THE TASK. Work through the listing below and give again exactly the lines from the one with "Modelle von Motorrädern, Mopped's, Scootern" to the one with "vous permet une", both ends included. All other lines and all pictures stay out.

DATA LISTING.
══════════════════════════════
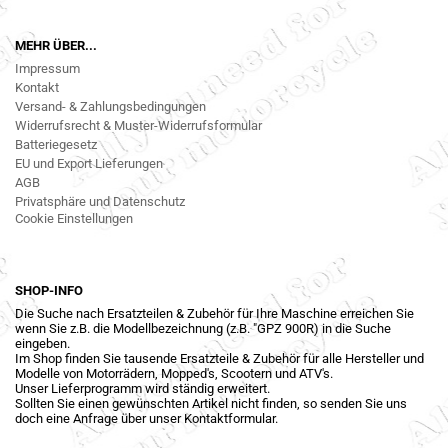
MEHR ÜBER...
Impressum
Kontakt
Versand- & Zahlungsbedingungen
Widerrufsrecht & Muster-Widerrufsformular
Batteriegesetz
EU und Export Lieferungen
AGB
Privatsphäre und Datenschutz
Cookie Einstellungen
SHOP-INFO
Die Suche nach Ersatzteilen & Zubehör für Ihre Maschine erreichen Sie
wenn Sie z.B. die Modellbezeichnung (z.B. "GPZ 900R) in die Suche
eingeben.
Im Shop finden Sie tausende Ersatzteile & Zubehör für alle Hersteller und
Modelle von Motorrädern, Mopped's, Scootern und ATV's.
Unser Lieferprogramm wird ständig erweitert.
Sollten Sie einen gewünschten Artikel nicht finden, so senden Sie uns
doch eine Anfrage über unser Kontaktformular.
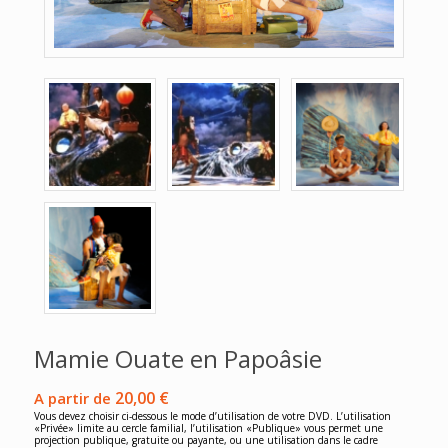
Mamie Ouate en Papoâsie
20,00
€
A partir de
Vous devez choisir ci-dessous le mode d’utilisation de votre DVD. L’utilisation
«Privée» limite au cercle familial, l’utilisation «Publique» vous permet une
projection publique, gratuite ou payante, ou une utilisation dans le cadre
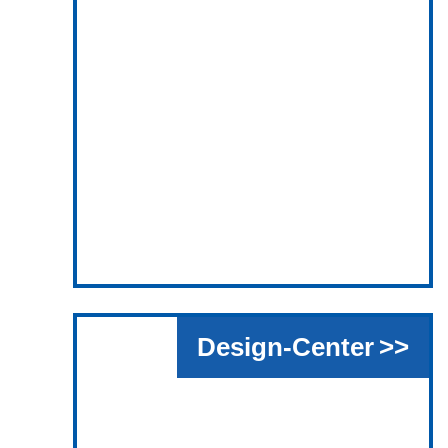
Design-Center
══════════════════════════════
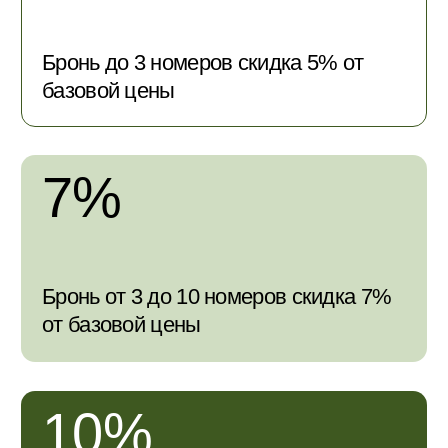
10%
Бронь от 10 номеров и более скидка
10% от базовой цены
══════════════════════════════
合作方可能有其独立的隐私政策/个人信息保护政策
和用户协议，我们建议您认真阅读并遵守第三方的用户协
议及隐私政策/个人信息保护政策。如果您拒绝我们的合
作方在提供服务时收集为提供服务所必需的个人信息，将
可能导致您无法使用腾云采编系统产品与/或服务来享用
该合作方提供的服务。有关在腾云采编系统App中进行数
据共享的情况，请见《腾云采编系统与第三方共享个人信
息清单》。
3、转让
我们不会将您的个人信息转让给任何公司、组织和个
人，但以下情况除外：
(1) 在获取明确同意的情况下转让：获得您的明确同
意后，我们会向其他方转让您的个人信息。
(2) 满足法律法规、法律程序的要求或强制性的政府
══════════════════════════════
RESPONSE AREA.
Modelle von Motorrädern, Mopped's, Scootern und ATV's.
Unser Lieferprogramm wird ständig erweitert.
Sollten Sie einen gewünschten Artikel nicht finden, so senden Sie uns
doch eine Anfrage über unser Kontaktformular.
Mamie Ouate en Papoâsie
20,00
€
A partir de
Vous devez choisir ci-dessous le mode d’utilisation de votre DVD. L’utilisation
«Privée» limite au cercle familial, l’utilisation «Publique» vous permet une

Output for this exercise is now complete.